The rapid development in graphene and the special characteristics of graphene, such as the absence of a bandgap, have led to a search for other two-dimensional (2D) nanomaterials of inorganic analogues. In particular, transition metal dichalcogenides (TMDs, such as MoS2, WS2 and MoSe2) with lamellar structures have attracted tremendous attention owing to their similar structure to graphite and sizable bandgaps. TMDs have wide application in lubrication, catalysis, energy storage, and photovoltaics. The most promising route for the large-scale production of TMDs is solution-phase methods, due to the simplicity of bulk production. However, until now, most of the existing solution-phase methods also required high temperatures to obtain a well-crystallized structure.
In addition, 2D nanomaterials often display a strong tendency to restack and condense, which can lead to a decrease in performance for various applications.
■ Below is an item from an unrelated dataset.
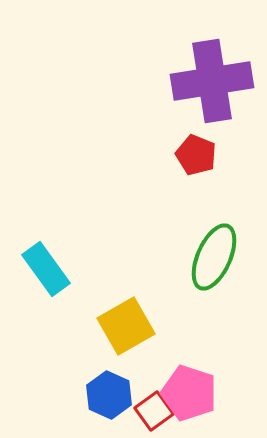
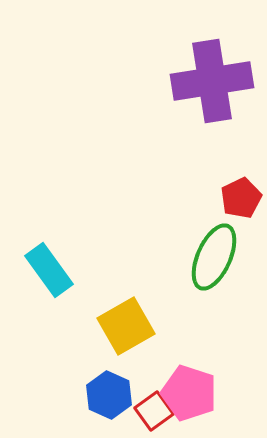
red pentagon: moved 45 px right, 43 px down; rotated 24 degrees clockwise
cyan rectangle: moved 3 px right, 1 px down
The performance of 2D nanomaterials can be improved by making the 2D nanomaterials assemble to three-dimensional (3D) structures, which can combine the superiority of both nanostructures and microstructures.
In a recent paper at ChemNanoMat, Xun Wang et al. recently reported the synthesis of hierarchical TMDs with novel structures (WS2 rods, MoS2 rods, and MoSe2 hollow spheres) at temperatures below 200 oC by using polyoxometalates (POMs) as tungsten or molybdenum precursors. The work demonstrates that the obtained hierarchical structures were formed through self-assembly of the corresponding single-layer nanosheets and that the POMs are prerequisite for the formation of hierarchical TMDs at a lower temperature. The hydrogen ion and [PO4]3- group played important roles in the formation of the hierachical TMDs. This method could potentially be expanded to other POMs for the synthesis of more hierarchical TMDs at low temperature. In addition, the epitaxial growth of noble metal nanoparticles on WS2 and MoS2 rods was achieved and the obtained Pt/WS2 and Pt/MoS2 hybrids were highly active and durable HER catalysts.
This article is part of a special issue on Nanomaterials for Energy Conversion and Storage in ChemNanoMat ((link to: www.chemnanomat.org)). Click here ((link to: http://onlinelibrary.wiley.com/doi/10.1002/cnma.v2.7/issuetoc)) to see the other articles in the issue.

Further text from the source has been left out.